Damming the Northeast – How an irrigation mega-project threatens the environment and traditional livelihoods

By Nicha Wachpanich

Photography by Luke Duggleby

As Thailand marches ahead with its vision of ‘greening’ the Northeast through extensive irrigation projects, local communities are concerned about the impact of the infrastructure plans on the Mekong’s tributaries.

 

Hundreds of homemade rockets launch into the sky above the Mekong River, leaving trails of smoke and cheering locals. It’s May, and to welcome the rainy season’s arrival in northeastern Thailand, the annual Bun Bangfai festival in Chaiburi district, Nakhon Phanom, begins.

Amid the loud cracks of competitive rockets, Amnat Traijak stays calm. He doesn’t believe in superstitions, but he’s willing to partake for the sake of the Mekong and her tributaries.

As a president of the Network of Mekong communities in the Northeast, Amnat carries an elaborate krathong float to the riverbank where the brown water of the Songkhram River dissolves into the green waters of the Mekong. It’s a long trip down the stairs because the Mekong fell to unnaturally low levels this year.

“Dear respected spirits, we want no more dams. We hope the policymakers will listen to us even just a little,” he prays.

Amnat prayed for thousands of local communities across the Mekong river basins in the northeastern region, where Thailand’s ambitious three-decade vision to divert water from the Mekong continues apace. 

Since its inception, the project has changed the region’s environment and the explosion of infrastructure projects makes it difficult to gauge the effects on the river and the communities that depend on it. 

Ambitious vision

For over three decades, Thailand has wanted to develop the Northeast’s water management, a region that makes up roughly one-third of the country and is known for its fatal cycle of droughts and flash floods. Successive governments have pushed through a host of large- and small-scale irrigation projects like those of the Mekong-Chi-Mun (Khong-Chi-Mun, KCM) mega-project. Tasked with ‘greening’ the Northeast, it is the country’s largest water project to divert and control water from the region’s rivers, including the Mekong.

Home to more than twenty tributaries to the Mekong, it has been a dream of subsequent prime ministers to control these waters to feed the region’s agriculture, known for its famous Thai top export product of jasmine rice. Ever since the cabinet first approved the mega-project in 1989, infrastructure projects have mushroomed across the northeastern tributaries.
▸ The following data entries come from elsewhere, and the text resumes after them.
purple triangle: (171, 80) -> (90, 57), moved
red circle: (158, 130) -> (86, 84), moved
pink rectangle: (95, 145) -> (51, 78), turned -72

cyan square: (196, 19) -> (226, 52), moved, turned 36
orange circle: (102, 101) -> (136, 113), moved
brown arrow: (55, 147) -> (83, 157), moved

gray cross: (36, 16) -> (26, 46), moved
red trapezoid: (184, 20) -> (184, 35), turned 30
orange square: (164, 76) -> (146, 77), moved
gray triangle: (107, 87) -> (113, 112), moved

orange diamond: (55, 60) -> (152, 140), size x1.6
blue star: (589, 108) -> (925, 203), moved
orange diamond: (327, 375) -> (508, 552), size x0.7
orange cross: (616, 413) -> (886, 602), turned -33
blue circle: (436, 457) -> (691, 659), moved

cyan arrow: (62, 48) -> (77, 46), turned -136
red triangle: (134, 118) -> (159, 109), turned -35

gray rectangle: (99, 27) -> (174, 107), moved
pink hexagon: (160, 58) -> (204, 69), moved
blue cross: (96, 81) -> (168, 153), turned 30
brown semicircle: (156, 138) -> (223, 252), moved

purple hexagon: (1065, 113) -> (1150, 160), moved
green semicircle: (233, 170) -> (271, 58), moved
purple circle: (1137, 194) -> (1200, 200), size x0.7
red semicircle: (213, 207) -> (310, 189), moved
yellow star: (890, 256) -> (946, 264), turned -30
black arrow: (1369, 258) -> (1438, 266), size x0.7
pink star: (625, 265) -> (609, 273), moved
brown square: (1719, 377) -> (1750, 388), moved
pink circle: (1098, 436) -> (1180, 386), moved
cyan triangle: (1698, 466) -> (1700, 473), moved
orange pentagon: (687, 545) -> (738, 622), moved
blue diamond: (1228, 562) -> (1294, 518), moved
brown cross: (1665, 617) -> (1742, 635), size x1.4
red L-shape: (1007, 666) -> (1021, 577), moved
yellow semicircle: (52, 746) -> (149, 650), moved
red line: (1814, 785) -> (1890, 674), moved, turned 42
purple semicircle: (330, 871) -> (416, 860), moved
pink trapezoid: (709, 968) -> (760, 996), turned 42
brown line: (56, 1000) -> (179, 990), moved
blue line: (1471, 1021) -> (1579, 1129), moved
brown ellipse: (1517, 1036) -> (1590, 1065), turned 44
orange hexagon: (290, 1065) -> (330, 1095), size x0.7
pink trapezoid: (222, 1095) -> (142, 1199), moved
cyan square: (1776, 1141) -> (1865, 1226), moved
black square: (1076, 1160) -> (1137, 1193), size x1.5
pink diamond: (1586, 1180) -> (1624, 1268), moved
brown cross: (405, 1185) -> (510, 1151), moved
The KMC mega-project aims to mitigate water shortages for consumption and agriculture and solve the repetitive flooding and drought issues, according to the Department of Energy Development and Promotion, the agency running the project at that time.

Despite this visionary dream, local communities and experts have been criticising the mega-project since the first set of thirteen large dams was built on the Chi and Mun rivers in the late 1990s, disturbing their natural flow. Until today, the villages whose houses and rice paddies face unpredictable floods almost every year go on protest regularly. 

“We are the living evidence that the Mekong water diversion project results in more negative impacts than the benefits it claims,” said Sirisak Saduak, who works with Chi River basin communities on behalf of a local NGO.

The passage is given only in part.